### Task instructions
Do any lines in the data below contain "Schmerzen"? If so, copy every one of them.

(Saved data entries)

※

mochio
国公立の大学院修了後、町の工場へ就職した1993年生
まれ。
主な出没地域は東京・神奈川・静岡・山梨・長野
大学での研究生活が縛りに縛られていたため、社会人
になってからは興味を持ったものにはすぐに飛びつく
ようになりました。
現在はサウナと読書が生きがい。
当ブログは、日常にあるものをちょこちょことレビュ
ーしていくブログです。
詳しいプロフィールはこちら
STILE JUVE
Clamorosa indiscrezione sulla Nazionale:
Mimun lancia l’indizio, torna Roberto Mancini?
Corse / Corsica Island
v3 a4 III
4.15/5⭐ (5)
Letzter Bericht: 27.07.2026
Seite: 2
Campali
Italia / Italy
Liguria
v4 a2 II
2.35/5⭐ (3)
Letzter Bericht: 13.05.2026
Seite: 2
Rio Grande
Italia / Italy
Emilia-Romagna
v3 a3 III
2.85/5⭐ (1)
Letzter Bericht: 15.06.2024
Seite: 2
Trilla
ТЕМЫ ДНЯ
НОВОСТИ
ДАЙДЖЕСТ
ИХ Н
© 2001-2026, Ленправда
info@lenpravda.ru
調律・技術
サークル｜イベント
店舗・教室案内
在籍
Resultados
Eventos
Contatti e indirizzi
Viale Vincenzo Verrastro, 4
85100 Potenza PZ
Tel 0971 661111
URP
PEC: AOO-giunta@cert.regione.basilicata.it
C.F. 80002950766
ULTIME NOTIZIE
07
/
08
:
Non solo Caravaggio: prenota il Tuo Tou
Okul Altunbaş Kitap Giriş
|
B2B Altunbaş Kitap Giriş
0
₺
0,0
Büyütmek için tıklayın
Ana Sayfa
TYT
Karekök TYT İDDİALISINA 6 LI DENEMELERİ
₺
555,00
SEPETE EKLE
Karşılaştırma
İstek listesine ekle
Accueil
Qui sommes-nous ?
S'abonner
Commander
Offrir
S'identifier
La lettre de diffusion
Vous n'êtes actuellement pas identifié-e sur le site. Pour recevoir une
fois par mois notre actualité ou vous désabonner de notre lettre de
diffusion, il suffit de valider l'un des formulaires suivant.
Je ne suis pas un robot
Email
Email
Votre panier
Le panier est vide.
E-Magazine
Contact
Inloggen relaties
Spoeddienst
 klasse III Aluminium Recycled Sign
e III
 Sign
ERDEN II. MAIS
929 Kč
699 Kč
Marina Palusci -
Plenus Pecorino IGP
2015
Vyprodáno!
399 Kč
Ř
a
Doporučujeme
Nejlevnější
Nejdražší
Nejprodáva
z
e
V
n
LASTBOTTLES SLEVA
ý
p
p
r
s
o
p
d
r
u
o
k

※

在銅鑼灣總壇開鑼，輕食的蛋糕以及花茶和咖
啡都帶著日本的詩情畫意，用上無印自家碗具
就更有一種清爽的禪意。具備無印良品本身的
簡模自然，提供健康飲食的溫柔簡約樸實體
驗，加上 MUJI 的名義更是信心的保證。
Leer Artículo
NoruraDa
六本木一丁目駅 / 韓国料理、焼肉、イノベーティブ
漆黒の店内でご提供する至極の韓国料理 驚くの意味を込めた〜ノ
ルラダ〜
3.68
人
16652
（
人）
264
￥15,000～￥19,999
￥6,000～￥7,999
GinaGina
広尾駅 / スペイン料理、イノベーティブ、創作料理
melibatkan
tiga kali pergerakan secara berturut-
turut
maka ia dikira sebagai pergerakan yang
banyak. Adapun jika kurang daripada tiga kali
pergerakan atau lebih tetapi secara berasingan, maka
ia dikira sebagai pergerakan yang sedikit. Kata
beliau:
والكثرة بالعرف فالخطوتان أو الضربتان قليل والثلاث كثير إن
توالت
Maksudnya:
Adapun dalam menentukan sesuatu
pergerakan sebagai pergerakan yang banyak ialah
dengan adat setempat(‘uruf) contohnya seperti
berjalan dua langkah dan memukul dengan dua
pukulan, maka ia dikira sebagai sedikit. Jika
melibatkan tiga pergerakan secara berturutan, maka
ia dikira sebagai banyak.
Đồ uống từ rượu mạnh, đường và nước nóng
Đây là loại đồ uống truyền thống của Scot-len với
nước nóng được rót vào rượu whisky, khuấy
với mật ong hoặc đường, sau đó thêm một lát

※

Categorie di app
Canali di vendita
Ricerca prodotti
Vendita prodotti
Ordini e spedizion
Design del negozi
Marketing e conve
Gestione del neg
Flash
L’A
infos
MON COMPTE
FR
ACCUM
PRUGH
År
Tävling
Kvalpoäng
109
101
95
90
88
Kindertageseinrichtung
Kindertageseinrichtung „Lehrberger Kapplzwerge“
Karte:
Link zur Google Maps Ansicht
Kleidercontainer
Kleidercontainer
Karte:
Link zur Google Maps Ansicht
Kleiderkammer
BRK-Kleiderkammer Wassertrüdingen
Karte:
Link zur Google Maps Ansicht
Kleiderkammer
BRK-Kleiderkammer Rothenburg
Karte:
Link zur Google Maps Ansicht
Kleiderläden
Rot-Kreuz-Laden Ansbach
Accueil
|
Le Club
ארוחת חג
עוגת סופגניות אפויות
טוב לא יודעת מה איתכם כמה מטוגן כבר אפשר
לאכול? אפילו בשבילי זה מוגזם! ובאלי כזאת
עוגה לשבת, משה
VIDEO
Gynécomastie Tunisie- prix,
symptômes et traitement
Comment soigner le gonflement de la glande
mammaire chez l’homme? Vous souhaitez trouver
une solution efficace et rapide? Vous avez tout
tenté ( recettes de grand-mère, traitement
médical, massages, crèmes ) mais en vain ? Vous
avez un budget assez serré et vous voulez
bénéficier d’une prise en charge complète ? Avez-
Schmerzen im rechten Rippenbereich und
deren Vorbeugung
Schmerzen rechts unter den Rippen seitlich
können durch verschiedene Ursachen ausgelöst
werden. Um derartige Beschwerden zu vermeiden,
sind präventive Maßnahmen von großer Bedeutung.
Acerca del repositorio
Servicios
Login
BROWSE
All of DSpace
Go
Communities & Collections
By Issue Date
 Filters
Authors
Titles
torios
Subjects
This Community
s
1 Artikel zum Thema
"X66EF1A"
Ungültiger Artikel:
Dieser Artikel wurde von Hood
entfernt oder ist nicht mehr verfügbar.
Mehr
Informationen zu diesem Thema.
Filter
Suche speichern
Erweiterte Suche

※

### Answer section
Schmerzen im rechten Rippenbereich und
Schmerzen rechts unter den Rippen seitlich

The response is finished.